TASK DESCRIPTION: Copy, from the material below, every line in which the word "screenshot" can be found.

DATA TO PROCESS:
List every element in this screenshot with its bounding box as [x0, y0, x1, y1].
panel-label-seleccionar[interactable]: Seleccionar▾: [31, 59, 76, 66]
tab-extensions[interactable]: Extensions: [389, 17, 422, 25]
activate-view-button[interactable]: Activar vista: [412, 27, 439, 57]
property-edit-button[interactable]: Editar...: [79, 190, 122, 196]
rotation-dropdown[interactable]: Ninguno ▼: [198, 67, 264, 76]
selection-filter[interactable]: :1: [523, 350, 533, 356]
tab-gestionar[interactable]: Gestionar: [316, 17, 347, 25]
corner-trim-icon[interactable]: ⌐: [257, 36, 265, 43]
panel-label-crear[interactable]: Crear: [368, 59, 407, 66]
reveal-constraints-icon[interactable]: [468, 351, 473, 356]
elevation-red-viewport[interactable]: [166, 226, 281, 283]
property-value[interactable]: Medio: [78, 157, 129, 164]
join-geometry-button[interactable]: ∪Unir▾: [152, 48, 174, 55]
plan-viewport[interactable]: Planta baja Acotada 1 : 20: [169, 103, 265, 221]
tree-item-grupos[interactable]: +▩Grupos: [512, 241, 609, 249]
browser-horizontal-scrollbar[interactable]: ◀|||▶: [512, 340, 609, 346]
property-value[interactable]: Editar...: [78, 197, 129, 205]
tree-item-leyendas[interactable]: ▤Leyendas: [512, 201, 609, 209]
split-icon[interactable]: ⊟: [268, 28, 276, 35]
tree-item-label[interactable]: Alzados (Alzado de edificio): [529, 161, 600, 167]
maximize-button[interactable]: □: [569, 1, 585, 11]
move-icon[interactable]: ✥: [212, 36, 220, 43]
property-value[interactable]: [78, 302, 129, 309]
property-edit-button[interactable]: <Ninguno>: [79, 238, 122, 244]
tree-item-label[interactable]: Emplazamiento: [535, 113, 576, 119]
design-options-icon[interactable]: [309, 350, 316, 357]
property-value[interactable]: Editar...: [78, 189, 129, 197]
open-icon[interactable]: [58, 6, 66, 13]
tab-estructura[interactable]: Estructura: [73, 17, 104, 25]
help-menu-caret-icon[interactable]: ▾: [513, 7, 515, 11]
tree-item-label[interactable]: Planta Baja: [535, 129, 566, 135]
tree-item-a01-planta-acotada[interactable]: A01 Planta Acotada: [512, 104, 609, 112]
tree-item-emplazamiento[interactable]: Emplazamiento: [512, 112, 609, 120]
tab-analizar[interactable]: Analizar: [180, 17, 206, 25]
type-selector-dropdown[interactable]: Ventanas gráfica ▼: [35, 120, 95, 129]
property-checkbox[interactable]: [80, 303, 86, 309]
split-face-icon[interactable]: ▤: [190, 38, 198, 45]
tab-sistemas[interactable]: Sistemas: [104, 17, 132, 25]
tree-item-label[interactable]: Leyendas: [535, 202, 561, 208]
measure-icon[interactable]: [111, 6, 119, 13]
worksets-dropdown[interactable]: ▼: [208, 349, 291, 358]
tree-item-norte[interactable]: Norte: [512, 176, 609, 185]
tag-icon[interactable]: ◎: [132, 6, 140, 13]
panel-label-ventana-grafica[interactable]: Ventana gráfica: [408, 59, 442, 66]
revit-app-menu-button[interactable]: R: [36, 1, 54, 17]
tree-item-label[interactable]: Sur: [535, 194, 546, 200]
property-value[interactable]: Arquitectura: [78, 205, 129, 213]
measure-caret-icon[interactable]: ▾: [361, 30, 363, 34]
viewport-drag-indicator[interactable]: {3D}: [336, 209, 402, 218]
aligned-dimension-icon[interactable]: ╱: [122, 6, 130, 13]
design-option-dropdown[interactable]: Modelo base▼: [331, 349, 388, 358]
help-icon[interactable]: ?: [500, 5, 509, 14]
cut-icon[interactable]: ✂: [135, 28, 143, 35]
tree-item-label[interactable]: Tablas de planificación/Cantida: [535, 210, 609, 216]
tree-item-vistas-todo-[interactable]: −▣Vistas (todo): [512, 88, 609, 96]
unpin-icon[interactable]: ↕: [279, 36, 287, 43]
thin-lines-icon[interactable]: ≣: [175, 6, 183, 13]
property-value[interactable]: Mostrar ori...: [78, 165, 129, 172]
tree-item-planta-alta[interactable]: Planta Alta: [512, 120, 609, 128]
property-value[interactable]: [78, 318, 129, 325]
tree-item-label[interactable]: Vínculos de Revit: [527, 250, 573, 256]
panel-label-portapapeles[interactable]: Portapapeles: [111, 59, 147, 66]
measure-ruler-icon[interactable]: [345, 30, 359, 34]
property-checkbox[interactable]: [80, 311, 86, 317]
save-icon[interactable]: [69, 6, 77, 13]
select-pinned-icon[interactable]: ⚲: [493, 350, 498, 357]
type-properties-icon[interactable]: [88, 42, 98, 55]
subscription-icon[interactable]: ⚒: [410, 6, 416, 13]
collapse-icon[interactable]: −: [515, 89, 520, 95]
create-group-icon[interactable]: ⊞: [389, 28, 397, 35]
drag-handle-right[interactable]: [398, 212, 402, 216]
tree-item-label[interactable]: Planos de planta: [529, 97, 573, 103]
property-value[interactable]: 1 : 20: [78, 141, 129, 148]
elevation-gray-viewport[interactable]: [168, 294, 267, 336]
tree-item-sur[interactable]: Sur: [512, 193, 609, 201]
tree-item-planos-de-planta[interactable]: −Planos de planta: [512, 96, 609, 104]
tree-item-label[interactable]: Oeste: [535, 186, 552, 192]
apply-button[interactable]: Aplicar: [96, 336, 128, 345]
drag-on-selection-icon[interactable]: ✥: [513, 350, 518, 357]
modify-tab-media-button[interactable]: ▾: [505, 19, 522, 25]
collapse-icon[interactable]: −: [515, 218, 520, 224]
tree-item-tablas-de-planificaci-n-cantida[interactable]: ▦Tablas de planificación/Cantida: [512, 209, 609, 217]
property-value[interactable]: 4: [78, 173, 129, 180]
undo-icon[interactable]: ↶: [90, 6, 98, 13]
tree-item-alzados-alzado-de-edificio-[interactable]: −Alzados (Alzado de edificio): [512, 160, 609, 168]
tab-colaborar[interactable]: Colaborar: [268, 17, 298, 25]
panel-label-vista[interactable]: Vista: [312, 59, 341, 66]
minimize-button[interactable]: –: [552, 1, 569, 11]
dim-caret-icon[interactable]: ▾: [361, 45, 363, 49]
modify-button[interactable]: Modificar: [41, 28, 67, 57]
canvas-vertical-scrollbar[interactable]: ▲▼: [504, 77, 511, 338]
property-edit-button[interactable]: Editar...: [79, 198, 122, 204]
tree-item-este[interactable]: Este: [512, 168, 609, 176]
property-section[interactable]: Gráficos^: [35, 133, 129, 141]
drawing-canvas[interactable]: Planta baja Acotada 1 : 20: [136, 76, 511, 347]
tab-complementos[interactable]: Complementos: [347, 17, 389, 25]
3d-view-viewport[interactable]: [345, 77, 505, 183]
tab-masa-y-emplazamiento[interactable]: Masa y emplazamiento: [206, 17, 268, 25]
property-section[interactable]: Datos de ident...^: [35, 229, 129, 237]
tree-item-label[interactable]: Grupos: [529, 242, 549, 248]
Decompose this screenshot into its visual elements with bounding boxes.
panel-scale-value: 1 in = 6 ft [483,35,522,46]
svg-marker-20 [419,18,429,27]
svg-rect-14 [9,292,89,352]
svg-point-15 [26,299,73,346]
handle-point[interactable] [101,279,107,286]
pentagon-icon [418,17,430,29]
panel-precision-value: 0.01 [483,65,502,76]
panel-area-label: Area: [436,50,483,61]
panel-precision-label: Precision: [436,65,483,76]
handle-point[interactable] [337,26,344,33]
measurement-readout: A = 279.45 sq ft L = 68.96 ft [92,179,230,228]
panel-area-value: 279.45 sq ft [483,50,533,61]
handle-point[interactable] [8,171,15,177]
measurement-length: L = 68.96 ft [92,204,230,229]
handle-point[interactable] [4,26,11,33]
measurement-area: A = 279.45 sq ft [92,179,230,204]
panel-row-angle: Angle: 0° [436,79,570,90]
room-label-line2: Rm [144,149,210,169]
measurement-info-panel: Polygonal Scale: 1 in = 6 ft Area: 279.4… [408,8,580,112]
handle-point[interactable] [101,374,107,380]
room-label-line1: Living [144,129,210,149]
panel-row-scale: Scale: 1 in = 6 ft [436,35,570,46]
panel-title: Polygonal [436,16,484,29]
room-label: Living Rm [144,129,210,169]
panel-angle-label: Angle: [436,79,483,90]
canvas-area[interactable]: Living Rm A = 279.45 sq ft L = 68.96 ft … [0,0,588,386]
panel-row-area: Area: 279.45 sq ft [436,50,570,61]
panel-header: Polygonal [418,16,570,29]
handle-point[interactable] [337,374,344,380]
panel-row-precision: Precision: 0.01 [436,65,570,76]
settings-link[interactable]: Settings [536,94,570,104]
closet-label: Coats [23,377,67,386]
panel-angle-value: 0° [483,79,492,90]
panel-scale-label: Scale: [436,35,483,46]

WRITTEN SOLUTION:
List every element in this screenshot with its bounding box as [x0, y0, x1, y1].
Decompose this screenshot into its visual elements with bounding boxes.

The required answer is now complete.